*YOUR ASSIGNMENT:*
Please return all of the records verbatim, with the pictures omitted.

Content starts

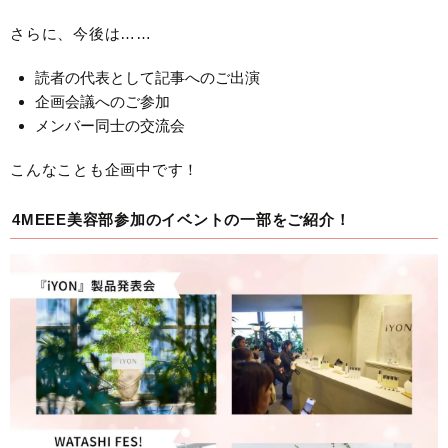
さらに、今後は……
読者の代表として記事へのご出演
企画会議へのご参加
メンバー同士の交流会
こんなことも企画中です！
4MEEE美容部参加のイベントの一部をご紹介！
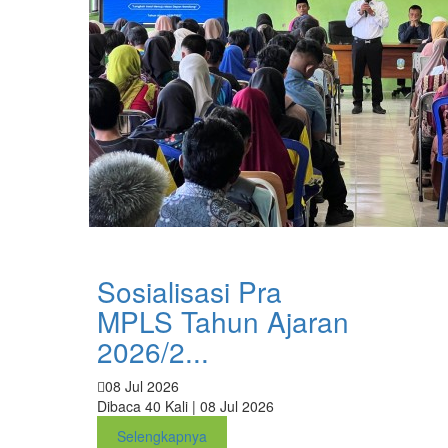
Sosialisasi Pra
MPLS Tahun Ajaran
2026/2...
08 Jul 2026
Dibaca 40 Kali | 08 Jul 2026
Selengkapnya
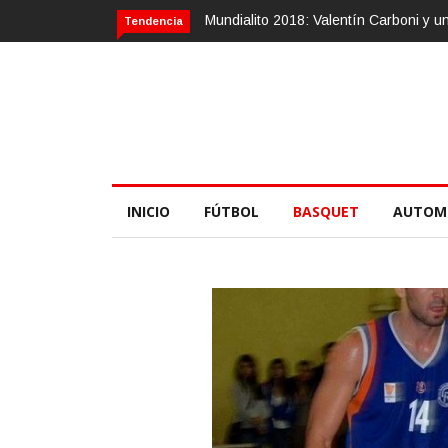
alito 2018: Valentín Carboni y una zurda mágica
Calvario Race 2018, 
Tendencia
INICIO
FÚTBOL
BASQUET
AUTOM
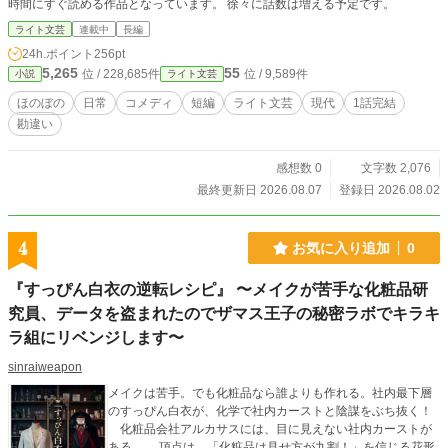
時間にすぐ読める作品となっています。 徐々に話数は増える予定です。
ライト文芸
連載中
長編
24h.ポイント
256pt
5,265
55
位 / 228,685件
位 / 9,589件
小説
ライト文芸
ほのぼの
日常
コメディ
短編
ライト文芸
現代
1話完結
勘違い
感想数 0
文字数 2,076
最終更新日 2026.08.07
登録日 2026.08.02
4
お気に入り追加
0
『すっぴん白衣の逆転レシピ』 〜メイクが苦手な化粧品研
究員、データを盗まれたのでザマス王子の秘密ラボでキラキ
ラ組にリベンジします〜
sinraiweapon
メイクは苦手。でも化粧品なら誰よりも作れる。社内最下層
のすっぴん白衣が、化学で社内カーストと陰謀をぶち抜く！
化粧品会社アルカサスには、目に見えない社内カーストが
ある。 頂点は、「化粧品は見せ方が九割！」を信じる花形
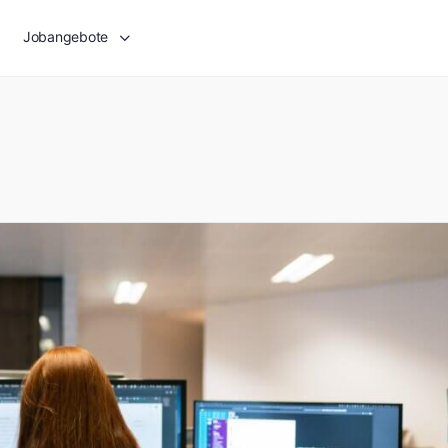
Jobangebote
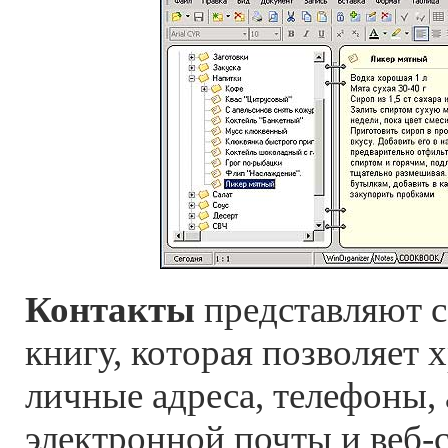
Контакты
представляют 
книгу, которая позволяет 
личные адреса, телефоны, 
электронной почты и веб-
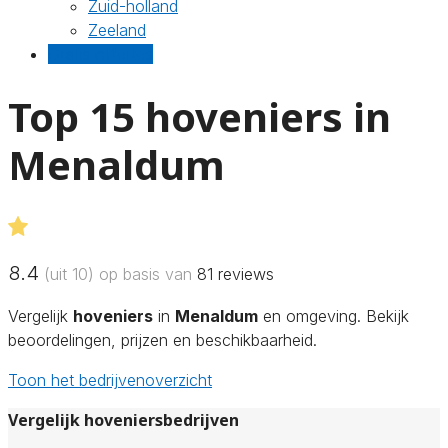
Zuid-holland
Zeeland
Gratis offertes
Top 15 hoveniers in
Menaldum
8.4
(uit 10) op basis van
81
reviews
Vergelijk
hoveniers
in
Menaldum
en omgeving. Bekijk
beoordelingen, prijzen en beschikbaarheid.
Toon het bedrijvenoverzicht
Vergelijk hoveniersbedrijven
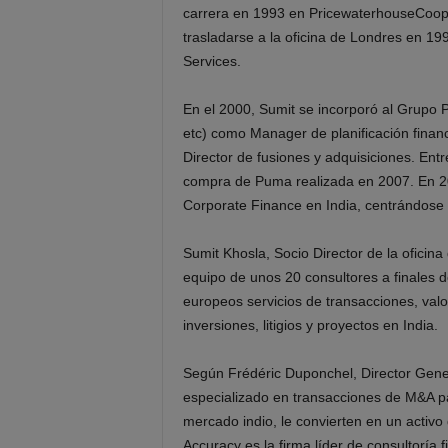
carrera en 1993 en PricewaterhouseCoope
trasladarse a la oficina de Londres en 
Services.
En el 2000, Sumit se incorporó al Grupo
etc) como Manager de planificación finan
Director de fusiones y adquisiciones. Entr
compra de Puma realizada en 2007. En 20
Corporate Finance en India, centrándose 
Sumit Khosla, Socio Director de la oficin
equipo de unos 20 consultores a finales d
europeos servicios de transacciones, valo
inversiones, litigios y proyectos en India.
Según Frédéric Duponchel, Director Genera
especializado en transacciones de M&A p
mercado indio, le convierten en un activo
Accuracy es la firma líder de consultoría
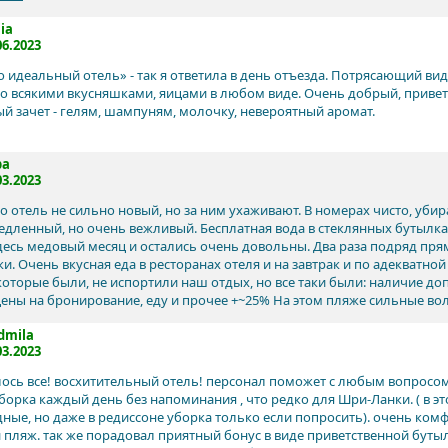
iia
06.2023
то идеальный отель» - так я ответила в день отъезда. Потрясающий вид
со всякими вкусняшками, яицами в любом виде. Очень добрый, прив
й зачет - гелям, шампуням, молочку, невероятный аромат.
ра
03.2023
то отель не сильно новый, но за ним ухаживают. В номерах чисто, уб
едленный, но очень вежливый. Бесплатная вода в стеклянных бутылках
десь медовый месяц и остались очень довольны. Два раза подряд пря
. Очень вкусная еда в ресторанах отеля и на завтрак и по адекватной
которые были, не испортили наш отдых, но все таки были: наличие до
 цены на бронирование, еду и прочее +~25% На этом пляже сильные во
dmila
03.2023
ось все! восхитительный отель! персонал поможет с любым вопросом
уборка каждый день без напоминания , что редко для Шри-Ланки. ( в э
дные, но даже в редиссоне уборка только если попросить). очень ком
 пляж. так же порадовал приятный бонус в виде приветственной буты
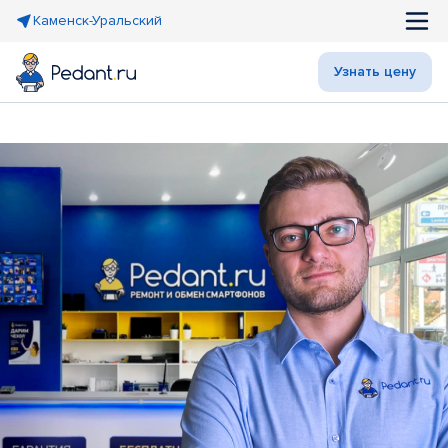
Каменск-Уральский
Узнать цену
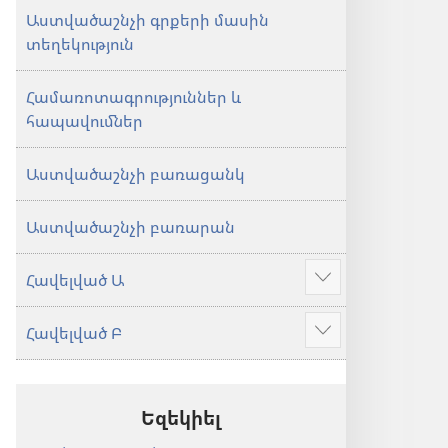
Աստվածաշնչի գրքերի մասին
տեղեկություն
Համառոտագրություններ և
հապավումներ
Աստվածաշնչի բառացանկ
Աստվածաշնչի բառարան
Հավելված Ա
Ցույց
տալ
Հավելված Բ
ավելին
Ցույց
տալ
ավելին
Եզեկիել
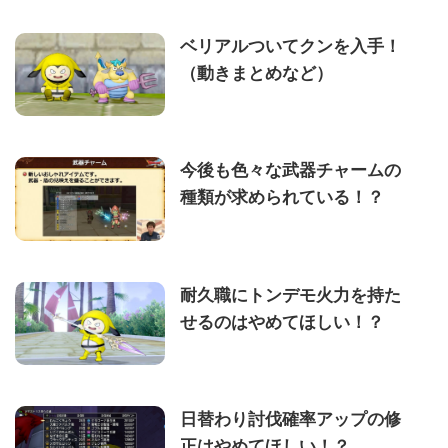
ベリアルついてクンを入手！
（動きまとめなど）
今後も色々な武器チャームの
種類が求められている！？
耐久職にトンデモ火力を持た
せるのはやめてほしい！？
日替わり討伐確率アップの修
正はやめてほしい！？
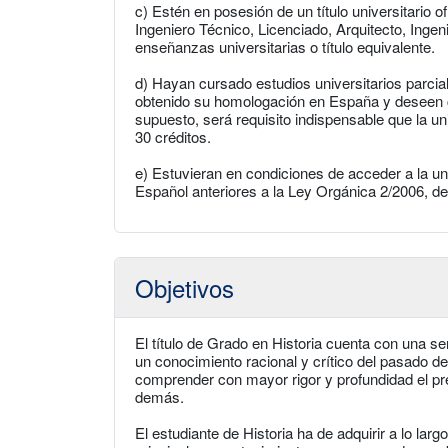
c) Estén en posesión de un título universitario o
Ingeniero Técnico, Licenciado, Arquitecto, Ingen
enseñanzas universitarias o título equivalente.
d) Hayan cursado estudios universitarios parcial
obtenido su homologación en España y deseen c
supuesto, será requisito indispensable que la u
30 créditos.
e) Estuvieran en condiciones de acceder a la u
Español anteriores a la Ley Orgánica 2/2006, d
Objetivos
El título de Grado en Historia cuenta con una s
un conocimiento racional y crítico del pasado de
comprender con mayor rigor y profundidad el p
demás.
El estudiante de Historia ha de adquirir a lo la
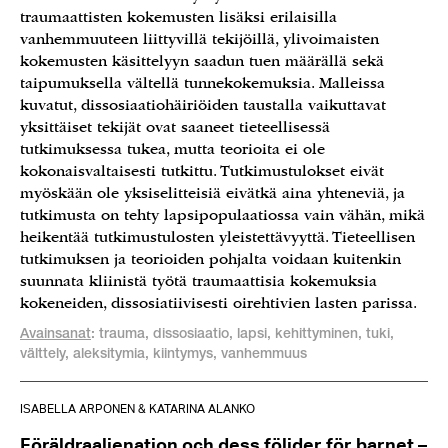
traumaattisten kokemusten lisäksi erilaisilla
vanhemmuuteen liittyvillä tekijöillä, ylivoimaisten
kokemusten käsittelyyn saadun tuen määrällä sekä
taipumuksella vältellä tunnekokemuksia. Malleissa
kuvatut, dissosiaatiohäiriöiden taustalla vaikuttavat
yksittäiset tekijät ovat saaneet tieteellisessä
tutkimuksessa tukea, mutta teorioita ei ole
kokonaisvaltaisesti tutkittu. Tutkimustulokset eivät
myöskään ole yksiselitteisiä eivätkä aina yhteneviä, ja
tutkimusta on tehty lapsipopulaatiossa vain vähän, mikä
heikentää tutkimustulosten yleistettävyyttä. Tieteellisen
tutkimuksen ja teorioiden pohjalta voidaan kuitenkin
suunnata kliinistä työtä traumaattisia kokemuksia
kokeneiden, dissosiatiivisesti oirehtivien lasten parissa.
Avainsanat
: trauma, dissosiaatio, lapsi, kehittyminen, tuki,
välttely, aleksitymia, kiintymys, vanhemmuus
ISABELLA ARPONEN & KATARINA ALANKO
Föräldraalienation och dess följder för barnet –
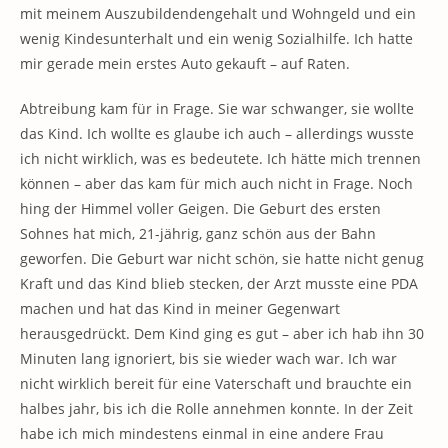
mit meinem Auszubildendengehalt und Wohngeld und ein
wenig Kindesunterhalt und ein wenig Sozialhilfe. Ich hatte
mir gerade mein erstes Auto gekauft – auf Raten.
Abtreibung kam für in Frage. Sie war schwanger, sie wollte
das Kind. Ich wollte es glaube ich auch – allerdings wusste
ich nicht wirklich, was es bedeutete. Ich hätte mich trennen
können – aber das kam für mich auch nicht in Frage. Noch
hing der Himmel voller Geigen. Die Geburt des ersten
Sohnes hat mich, 21-jährig, ganz schön aus der Bahn
geworfen. Die Geburt war nicht schön, sie hatte nicht genug
Kraft und das Kind blieb stecken, der Arzt musste eine PDA
machen und hat das Kind in meiner Gegenwart
herausgedrückt. Dem Kind ging es gut – aber ich hab ihn 30
Minuten lang ignoriert, bis sie wieder wach war. Ich war
nicht wirklich bereit für eine Vaterschaft und brauchte ein
halbes jahr, bis ich die Rolle annehmen konnte. In der Zeit
habe ich mich mindestens einmal in eine andere Frau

Content ends

*TASK SOLUTION:*
さらに、今後は……
読者の代表として記事へのご出演
企画会議へのご参加
メンバー同士の交流会
こんなことも企画中です！
4MEEE美容部参加のイベントの一部をご紹介！
Sosialisasi Pra
MPLS Tahun Ajaran
2026/2...
08 Jul 2026
Dibaca 40 Kali | 08 Jul 2026
Selengkapnya
alito 2018: Valentín Carboni y una zurda mágica
Calvario Race 2018, 
Tendencia
INICIO
FÚTBOL
BASQUET
AUTOM
時間にすぐ読める作品となっています。 徐々に話数は増える予定です。
ライト文芸
連載中
長編
24h.ポイント
256pt
5,265
55
位 / 228,685件
位 / 9,589件
小説
ライト文芸
ほのぼの
日常
コメディ
短編
ライト文芸
現代
1話完結
勘違い
感想数 0
文字数 2,076
最終更新日 2026.08.07
登録日 2026.08.02
4
お気に入り追加
0
『すっぴん白衣の逆転レシピ』 〜メイクが苦手な化粧品研
究員、データを盗まれたのでザマス王子の秘密ラボでキラキ
ラ組にリベンジします〜
sinraiweapon
メイクは苦手。でも化粧品なら誰よりも作れる。社内最下層
のすっぴん白衣が、化学で社内カーストと陰謀をぶち抜く！
化粧品会社アルカサスには、目に見えない社内カーストが
ある。 頂点は、「化粧品は見せ方が九割！」を信じる花形
Jobangebote
Контакты
представляют 
книгу, которая позволяет 
личные адреса, телефоны, 
электронной почты и веб-
Zuid-holland
Zeeland
Gratis offertes
Top 15 hoveniers in
Menaldum
8.4
(uit 10) op basis van
81
reviews
Vergelijk
hoveniers
in
Menaldum
en omgeving. Bekijk
beoordelingen, prijzen en beschikbaarheid.
Toon het bedrijvenoverzicht
Vergelijk hoveniersbedrijven
carrera en 1993 en PricewaterhouseCoope
trasladarse a la oficina de Londres en 
Services.
En el 2000, Sumit se incorporó al Grupo
etc) como Manager de planificación finan
Director de fusiones y adquisiciones. Entr
compra de Puma realizada en 2007. En 20
Corporate Finance en India, centrándose 
Sumit Khosla, Socio Director de la oficin
equipo de unos 20 consultores a finales d
europeos servicios de transacciones, valo
inversiones, litigios y proyectos en India.
Según Frédéric Duponchel, Director Genera
especializado en transacciones de M&A p
mercado indio, le convierten en un activo
Accuracy es la firma líder de consultoría
iia
06.2023
то идеальный отель» - так я ответила в день отъезда. Потрясающий вид
со всякими вкусняшками, яицами в любом виде. Очень добрый, прив
й зачет - гелям, шампуням, молочку, невероятный аромат.
ра
03.2023
то отель не сильно новый, но за ним ухаживают. В номерах чисто, уб
едленный, но очень вежливый. Бесплатная вода в стеклянных бутылках
десь медовый месяц и остались очень довольны. Два раза подряд пря
. Очень вкусная еда в ресторанах отеля и на завтрак и по адекватной
которые были, не испортили наш отдых, но все таки были: наличие до
 цены на бронирование, еду и прочее +~25% На этом пляже сильные во
dmila
03.2023
ось все! восхитительный отель! персонал поможет с любым вопросом
уборка каждый день без напоминания , что редко для Шри-Ланки. ( в э
дные, но даже в редиссоне уборка только если попросить). очень ком
 пляж. так же порадовал приятный бонус в виде приветственной буты
Каменск-Уральский
Узнать цену
Աստվածաշնչի գրքերի մասին
տեղեկություն
Համառոտագրություններ և
հապավումներ
Աստվածաշնչի բառացանկ
Աստվածաշնչի բառարան
Հավելված Ա
Ցույց
տալ
Հավելված Բ
ավելին
Ցույց
տալ
ավելին
Եզեկիել
ベリアルついてクンを入手！
（動きまとめなど）
今後も色々な武器チャームの
種類が求められている！？
耐久職にトンデモ火力を持た
せるのはやめてほしい！？
日替わり討伐確率アップの修
正はやめてほしい！？
c) Estén en posesión de un título universitario o
Ingeniero Técnico, Licenciado, Arquitecto, Ingen
enseñanzas universitarias o título equivalente.
d) Hayan cursado estudios universitarios parcial
obtenido su homologación en España y deseen c
supuesto, será requisito indispensable que la u
30 créditos.
e) Estuvieran en condiciones de acceder a la u
Español anteriores a la Ley Orgánica 2/2006, d
Objetivos
El título de Grado en Historia cuenta con una s
un conocimiento racional y crítico del pasado de
comprender con mayor rigor y profundidad el p
demás.
El estudiante de Historia ha de adquirir a lo la
traumaattisten kokemusten lisäksi erilaisilla
vanhemmuuteen liittyvillä tekijöillä, ylivoimaisten
kokemusten käsittelyyn saadun tuen määrällä sekä
taipumuksella vältellä tunnekokemuksia. Malleissa
kuvatut, dissosiaatiohäiriöiden taustalla vaikuttavat
yksittäiset tekijät ovat saaneet tieteellisessä
tutkimuksessa tukea, mutta teorioita ei ole
kokonaisvaltaisesti tutkittu. Tutkimustulokset eivät
myöskään ole yksiselitteisiä eivätkä aina yhteneviä, ja
tutkimusta on tehty lapsipopulaatiossa vain vähän, mikä
heikentää tutkimustulosten yleistettävyyttä. Tieteellisen
tutkimuksen ja teorioiden pohjalta voidaan kuitenkin
suunnata kliinistä työtä traumaattisia kokemuksia
kokeneiden, dissosiatiivisesti oirehtivien lasten parissa.
Avainsanat
: trauma, dissosiaatio, lapsi, kehittyminen, tuki,
välttely, aleksitymia, kiintymys, vanhemmuus
ISABELLA ARPONEN & KATARINA ALANKO
Föräldraalienation och dess följder för barnet –
mit meinem Auszubildendengehalt und Wohngeld und ein
wenig Kindesunterhalt und ein wenig Sozialhilfe. Ich hatte
mir gerade mein erstes Auto gekauft – auf Raten.
Abtreibung kam für in Frage. Sie war schwanger, sie wollte
das Kind. Ich wollte es glaube ich auch – allerdings wusste
ich nicht wirklich, was es bedeutete. Ich hätte mich trennen
können – aber das kam für mich auch nicht in Frage. Noch
hing der Himmel voller Geigen. Die Geburt des ersten
Sohnes hat mich, 21-jährig, ganz schön aus der Bahn
geworfen. Die Geburt war nicht schön, sie hatte nicht genug
Kraft und das Kind blieb stecken, der Arzt musste eine PDA
machen und hat das Kind in meiner Gegenwart
herausgedrückt. Dem Kind ging es gut – aber ich hab ihn 30
Minuten lang ignoriert, bis sie wieder wach war. Ich war
nicht wirklich bereit für eine Vaterschaft und brauchte ein
halbes jahr, bis ich die Rolle annehmen konnte. In der Zeit
habe ich mich mindestens einmal in eine andere Frau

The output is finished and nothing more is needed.